IUP Publications Online
Home About IUP Magazines Journals Books Archives
     
Recommend    |    Subscriber Services    |    Feedback    |     Subscribe Online
 
The IUP Journal of Computer Sciences :
An Optimizing Compiler for Turing Machine Description Language
:
:
:
:
:
:
:
:
:
 
 
 
 
 
 
 

Turing machines are an important concept in theoretical computer science. Several simple languages have been developed till date for modeling and simulation of Turing machines, often for pedagogical purposes. The Turing Machine Description Language (TMDL) is one such language and it is best known for its textbook style descriptive representation of Turing machines. This paper reports the development of a two-pass optimizing compiler for the language. In an experiment, it was observed that the optimizing compiler produces object programs that are up to 1.784 times shorter and 1.032 times faster than those produced by an existing compiler that does not employ code optimization.

 
 
 

Turing machines are important models of computation. They are simple in structure yet highly powerful. Turing machines comprise a fundamental class of automata and are used in the study of formal languages, theory of computation and various other topics in computer science.

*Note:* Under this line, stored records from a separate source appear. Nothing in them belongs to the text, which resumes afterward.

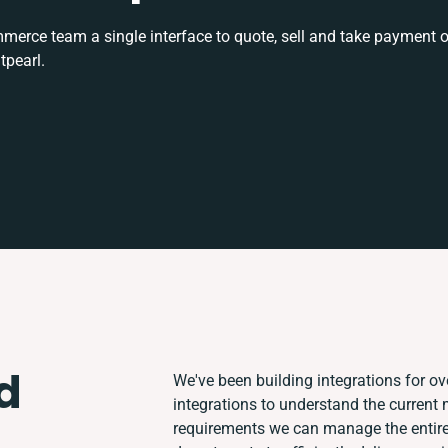
rce team a single interface to quote, sell and take payment o
tpearl.
d
We've been building integrations for ove
integrations to understand the current
requirements we can manage the entire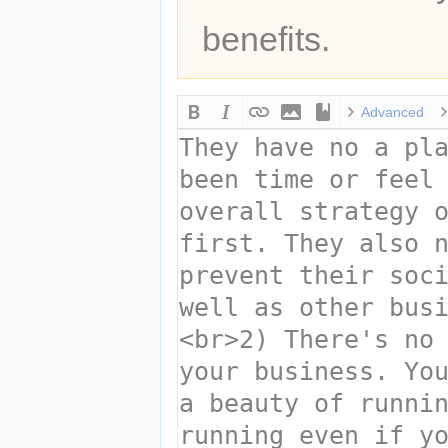
benefits.
Advanced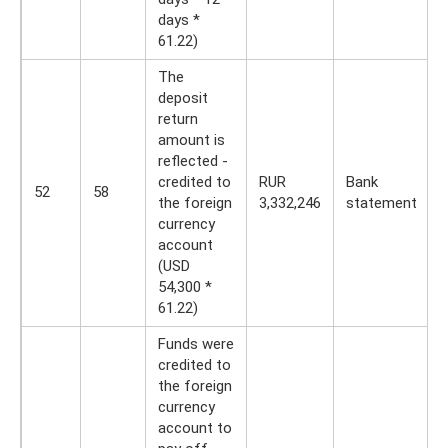
days *
61.22)
The
deposit
return
amount is
reflected -
credited to
RUR
Bank
52
58
the foreign
3,332,246
statement
currency
account
(USD
54,300 *
61.22)
Funds were
credited to
the foreign
currency
account to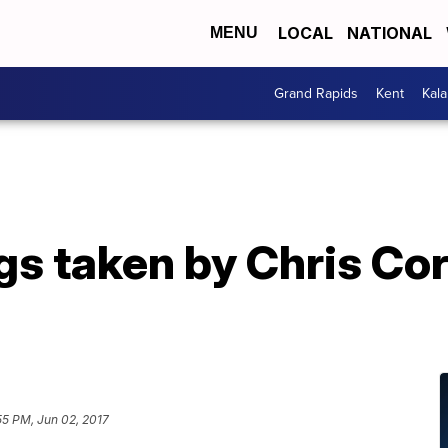
LOCAL
NATIONAL
MENU
Grand Rapids
Kent
Kal
s taken by Chris Corn
55 PM, Jun 02, 2017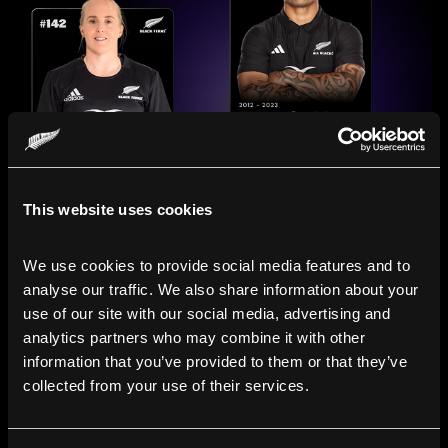
This website uses cookies
We use cookies to provide social media features and to 
analyse our traffic. We also share information about your 
use of our site with our social media, advertising and 
analytics partners who may combine it with other 
information that you’ve provided to them or that they’ve 
collected from your use of their services.
Compare the Careers of
Legends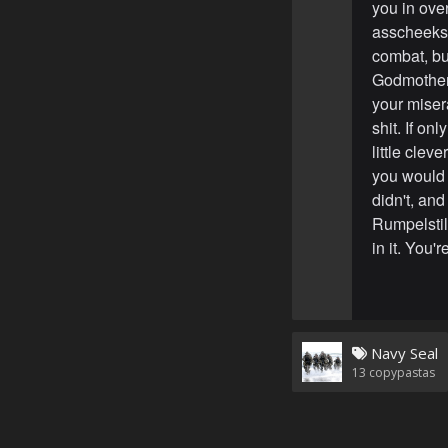
you in ove
asscheeks.
combat, but
Godmothers 
your misera
shit. If o
little cle
you would 
didn't, an
Rumpelstilt
in it. You'
Navy Seal
13
copypastas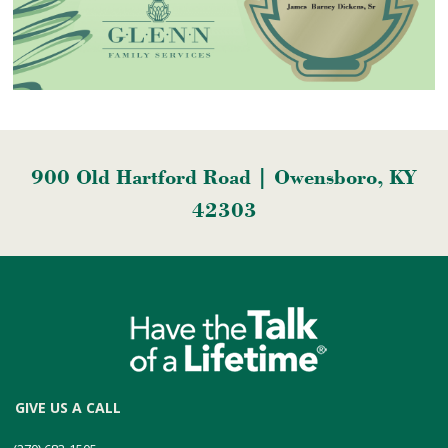
900 Old Hartford Road | Owensboro, KY
42303
GIVE US A CALL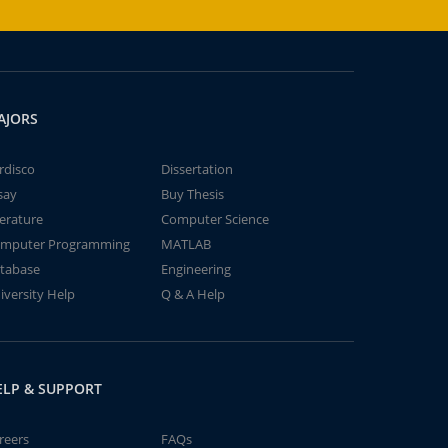
AJORS
rdisco
Dissertation
say
Buy Thesis
terature
Computer Science
mputer Programming
MATLAB
tabase
Engineering
iversity Help
Q & A Help
ELP & SUPPORT
reers
FAQs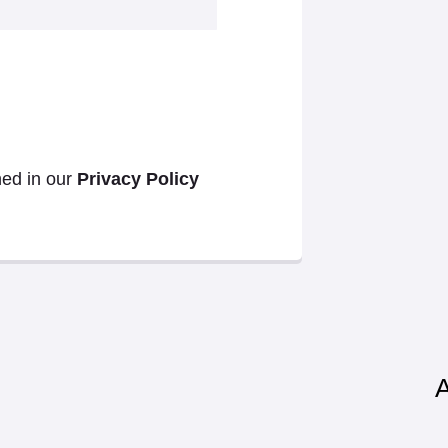
ned in our
Privacy Policy
A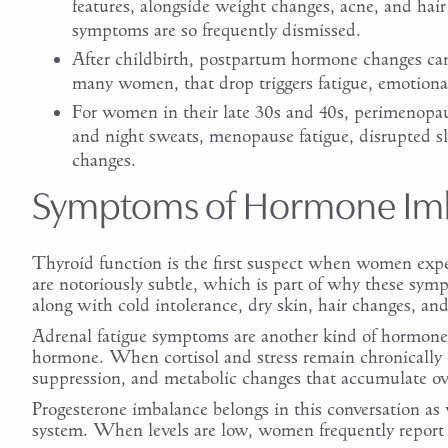
features, alongside weight changes, acne, and ha
symptoms are so frequently dismissed.
After childbirth, postpartum hormone changes can 
many women, that drop triggers fatigue, emotional
For women in their late 30s and 40s, perimenopau
and night sweats, menopause fatigue, disrupted 
changes.
Symptoms of Hormone Im
Thyroid function is the first suspect when women exp
are notoriously subtle, which is part of why these sym
along with cold intolerance, dry skin, hair changes, an
Adrenal fatigue symptoms are another kind of hormone 
hormone. When cortisol and stress remain chronically 
suppression, and metabolic changes that accumulate ov
Progesterone imbalance belongs in this conversation as 
system. When levels are low, women frequently report a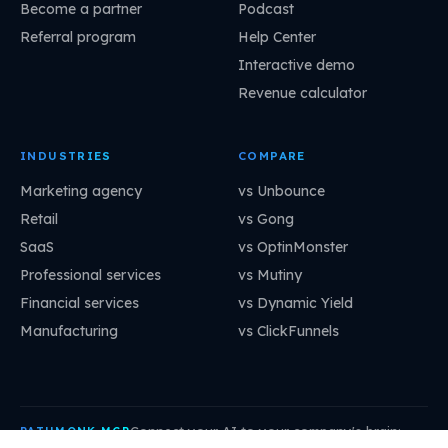
Become a partner
Podcast
Referral program
Help Center
Interactive demo
Revenue calculator
INDUSTRIES
COMPARE
Marketing agency
vs Unbounce
Retail
vs Gong
SaaS
vs OptinMonster
Professional services
vs Mutiny
Financial services
vs Dynamic Yield
Manufacturing
vs ClickFunnels
Connect your AI to your company's brain:
PATHMONK MCP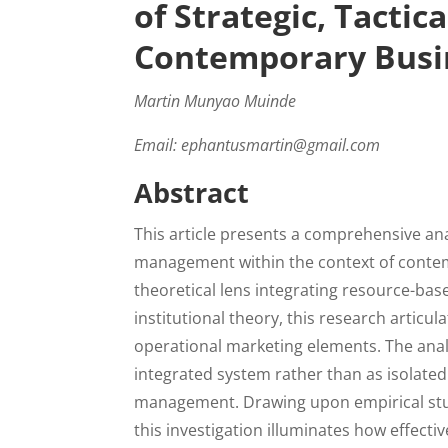
of Strategic, Tactic
Contemporary Busi
Martin Munyao Muinde
Email: ephantusmartin@gmail.com
Abstract
This article presents a comprehensive a
management within the context of conte
theoretical lens integrating resource-bas
institutional theory, this research articul
operational marketing elements. The ana
integrated system rather than as isolated
management. Drawing upon empirical stud
this investigation illuminates how effec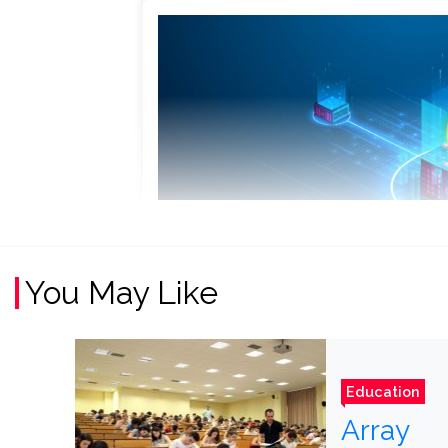
You May Like
Education
Array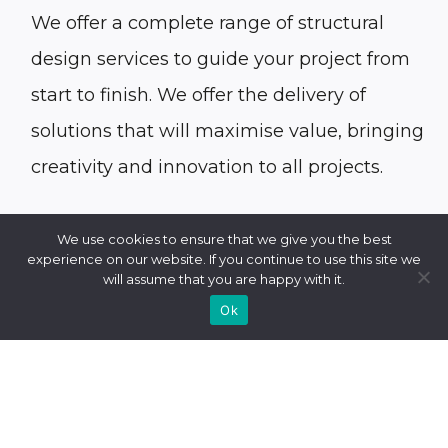
We offer a complete range of
structural
design
services to guide your project from
start to finish. We offer the delivery of
solutions that will maximise value, bringing
creativity and innovation to all projects.
We use cookies to ensure that we give you the best
experience on our website. If you continue to use this site we
will assume that you are happy with it.
Ok
Some of our structural design services
include: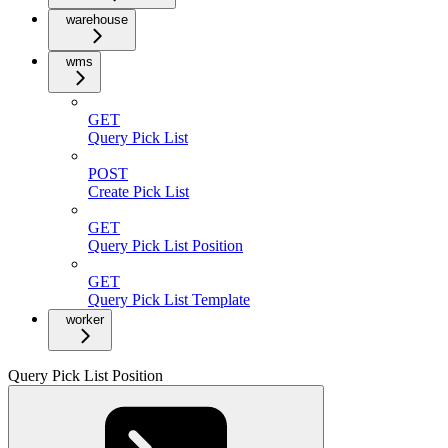
warehouse
wms
GET
Query Pick List
POST
Create Pick List
GET
Query Pick List Position
GET
Query Pick List Template
worker
Query Pick List Position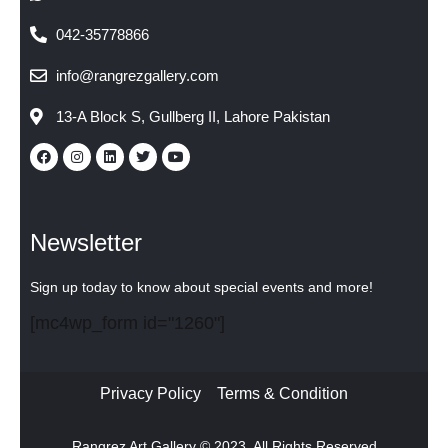
042-35778866
info@rangrezgallery.com
13-A Block S, Gullberg II, Lahore Pakistan
Newsletter
Sign up today to know about special events and more!
[mc4wp_form id="1260"]
Privacy Policy
Terms & Condition
Rangrez Art Gallery © 2023. All Rights Reserved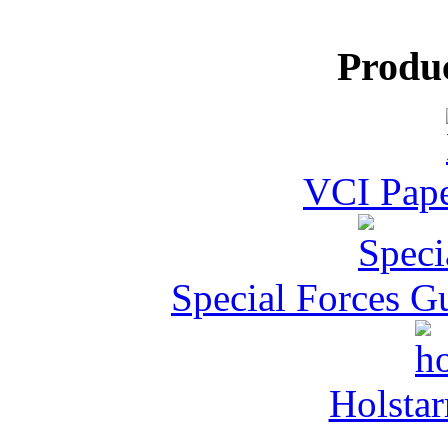
Produ
VCI Pape
Special Forces G
Holstar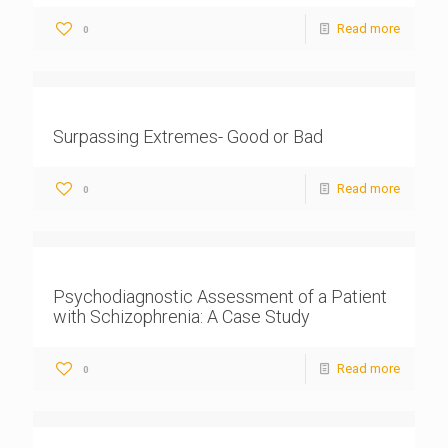
Read more
0
Surpassing Extremes- Good or Bad
Read more
0
Psychodiagnostic Assessment of a Patient
with Schizophrenia: A Case Study
Read more
0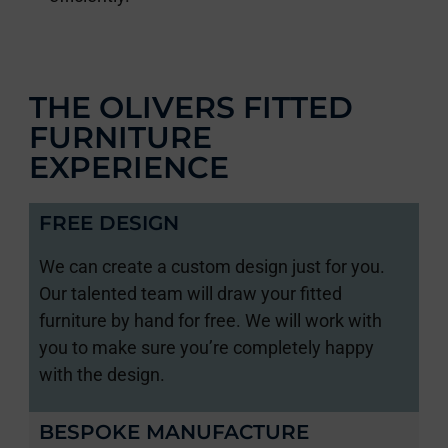
THE OLIVERS FITTED
FURNITURE
EXPERIENCE
FREE DESIGN
We can create a custom design just for you.
Our talented team will draw your fitted
furniture by hand for free. We will work with
you to make sure you’re completely happy
with the design.
BESPOKE MANUFACTURE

Computer science educationists, however, observed that programming Turing machines is not easy to teach or learn. So, they started developing languages in which Turing machines can be modeled and simulated. Several researchers have worked till date on the simulation of Turing machines for pedagogical purposes and quite a few of them are worth mentioning. In an early study, Coffin et al. (1963) developed a simple notational language for modeling Turing machines. Later, similar languages were also developed by Harris (1998 and 2002), and Scott (2006). In these notational languages, Turing machines are defined using formal symbols. The programs follow a rigid structure and there are strict limitations on the choice of the symbols. The notational languages are easy to learn and can be used efficiently to model simple Turing machines. Using another approach, Curtis (1965) developed an assembly-like language to model and simulate Turing machines. The language provides a basic set of instructions to read and write the tape contents, move left and right on the tape, jump conditionally and unconditionally, and invoke subroutines. This assembly-like language is more powerful than the notational languages. However, these notational and assembly-like languages need to be learnt explicitly. To circumvent this extra effort, Chakraborty (2007) developed a Turing Machine Description Language (TMDL) in which Turing machines are represented in a descriptive way, similar to that used in textbooks. TMDL is capable of modeling any Turing machine and needs absolutely no effort to learn. This paper reports the design, implementation and performance of an optimizing compiler for TMDL.

 
 
 

Computer Sciences Journal, Business Intelligence, Enterprise Systems, Enterprise Resource Planning, Customer Relationship Management, CRM, Business Operations Management, Business Process Mining, Finite State Machine, Transactional Information System, Genetic Algorithms, Decision Making Process, Data Mining Tools, Online Analysis Processing, OLAP, Artificial Intelligence.